“Home prices always rise.” That’s the conventional wisdom of the average Israeli and for the past eight years it’s been a fact. But even in a market like this, some properties have generated better returns than others. Some neighborhoods around Israel have seen prices more than tripled over the past eight years — an average rise of 25% a year — while others have seen only low double-digit gains. TheMarker has looked at these neighborhoods in three of Israel’s largest cities, pinpointing where prices have risen the least (in percentage terms) since 2007 and where they have climbed the most. Overall, 10 cities have been surveyed by TheMarker and the Madlan real estate website.
As with every price survey of the Israeli housing market, this one shows the average changes in percentage terms, rather than in nominal shekel (or dollar) amounts.
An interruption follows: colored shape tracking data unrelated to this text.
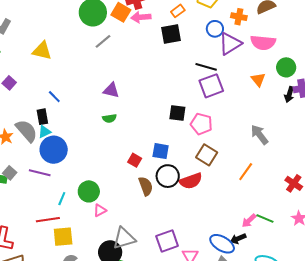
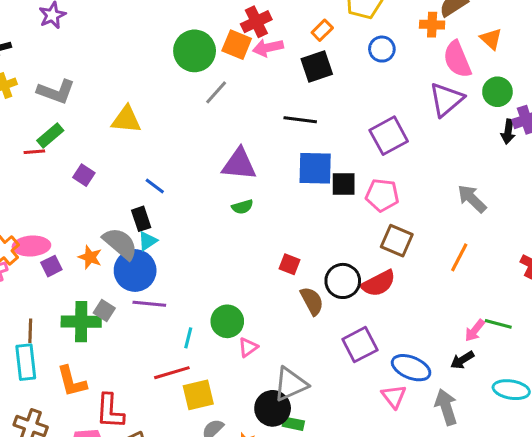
orange cross: (239, 17) -> (432, 25), moved
pink semicircle: (263, 43) -> (457, 59), turned 70
purple triangle: (230, 44) -> (446, 99), moved
black line: (206, 67) -> (300, 120), moved
orange triangle: (258, 80) -> (491, 39), moved
purple triangle: (111, 90) -> (239, 164), size x1.4
blue circle: (54, 150) -> (135, 270), moved
blue square: (161, 151) -> (315, 168), moved, size x1.4
purple square: (167, 241) -> (360, 345), moved
blue ellipse: (222, 244) -> (411, 368), moved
This method has a number of benefits, but it gives the advantage to neighborhoods where the starting prices in 2007 were especially low.
For example, in the more exclusive neighborhoods of north Tel Aviv a price increase of 300,000 shekels ($76,500) for an apartment might reflect a 10% to 15% rise; in a neighborhood in a town far from the center of the country this amount would have doubled the value of an apartment, if not more.
Hint of future trends
But TheMarker’s survey also shows neighborhoods where prices may rise faster in the future, or the opposite, where prices are likely to remain stagnant.
For example, TheMarker found that new construction almost always leads to accelerated price increases, including for existing homes. In almost every neighborhood that showed the most moderate price increases, there had been no new construction for years either in the neighborhood or nearby.
Another factor pushing prices higher was a high percentage of buyers purchasing homes as an investment. In neighborhoods where most purchases were made by people who planned to live in them, the turnover of properties was lower, which keeps prices down. Another factor tamping things down in certain neighborhoods was the local municipality’s failure to invest in parks, transportation and other infrastructure beyond the bare minimum.
To obtain the figures, Raveh Eytan, Madlan’s vice president of research and strategy, measured prices on all home sales reported to the Tax Authority in 2007 and from July 2014 through June 2015.
“Sales were divided up by neighborhoods, and within the neighborhoods into homogenous subgroups based on home types. In every subgroup that included a significant number of sales, we examined the change in prices,” he says.
“After that, we calculated the weighted average for the neighborhood, taking into account the number of sales in every subgroup. The municipal average was calculated using the weighted average for all the neighborhoods where the change in price was calculated, based on the appropriate weights.”
Jerusalem Ir Ganim Bet:
The steepest price rises in Jerusalem — some 131% over the past eight years, compared with an average of 79% for the entire city — were strangely enough in one of the poorest areas in the capital. At least that was the situation until a few years ago in Ir Ganim Bet, but in recent years middle-class families have moved in. The area suddenly became much more attractive after the development of the new neighborhood Givat Massuah got underway in 2010, says real estate assessor Yair Yadid.
Ir Ganim Bet is characterized by high-density apartment buildings, as opposed to neighboring Ir Ganim Aleph with its single-family homes. It’s divided into two sections — an older area of mostly three-room apartments and an area of new construction, though it amounts to only a few hundred units.